また、世界に先駆けて感染防止に成功したことから、電子・半導体を中心とした受注が爆発的に増え、台湾の貿易・輸出高は毎月過去最高を更新する勢いでした。
2021年の台湾ドル推移(10月現在)
上のグラフは2021年10月までの台湾ドルの為替推移です(対日本円)。
■最安値:1台湾ドル=3.6329日本円
■最高値:1台湾ドル=4.0250日本円
■平均値:1台湾ドル=3.8829日本円
グラフを見ても一目瞭然ですが、直近過去5年間で、2021年が最も台湾ドルが高い水準で推移しています。最安値ですら、1台湾ドル=3.6日本円台、平均値でもなんと3.8日本円台と、かなりの台湾ドル高となっています。そしてついに、最高値は1台湾ドル=4.0日本円を突破しました。
2021年は、5月中旬から8月初頭頃まで、台湾国内における新型コロナウィルス感染拡大という非常事態が発生しましたが、これも数ヶ月以内に収束させるなど、官民一体となった対策が功を奏しています。
また、2020年から続く電子・半導体関連の好調ぶり、輸出高の記録更新など、台湾経済の好調ぶりが止まりません。
かたや日本においては、2020年の安倍首相退陣、1年の短命で終わった菅政権、新型コロナウィルス対策が目に見える効果を発揮しなかったことなど、オリパラ開催以外には明るいニュースのない状況が続きました。
このような双方の国における経済的背景を見ると、最近の日本円に対する台湾ドルの強さの理由がなんとなくわかってくるように思います。
もはや日本以上?台湾の物価
上のグラフは2016年〜2021年10月までの台湾ドル為替推移をひとまとめに記したグラフです。
2020年からグングンと上昇しているのがわかりますね。
一昔前、日本人が台湾を旅行する際、イメージとしては「台湾は物価が安くていいなぁ」というものでした。
しかし、このような為替を見ても分かる通り、今の日本人から見れば、もはや台湾は物価の安い国ではない、ということがわかるかと思います。

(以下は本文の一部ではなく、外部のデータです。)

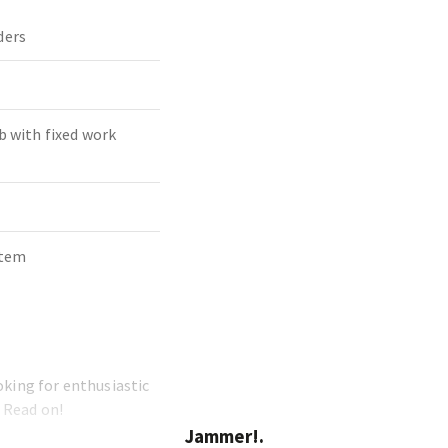
ders
b with fixed work
stem
oking for enthusiastic
 Read on!
Jammer!.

例えば、台湾旅行で1,000台湾ドルで買い物をしたとします。
10年前は「1台湾ドル=約3円」、と頭の中で計算していた旅行客が多かったと思います。
すると、日本円では約3,000円の消費、という計算。
しかし今は、「1台湾ドル=約4円」という計算をしなくてはなりません。
すると、日本円では約4,000円の消費、ということになります。
同じ「1,000台湾ドル」を消費しても、物理的には日本円だと1,000円も多く支払っているということになります。
来年以降、為替推移がどうなるかは注目が必要ですが、海外旅行が解禁された暁には、ぜひこの為替レートにも注意して旅行計画を立ててみてください。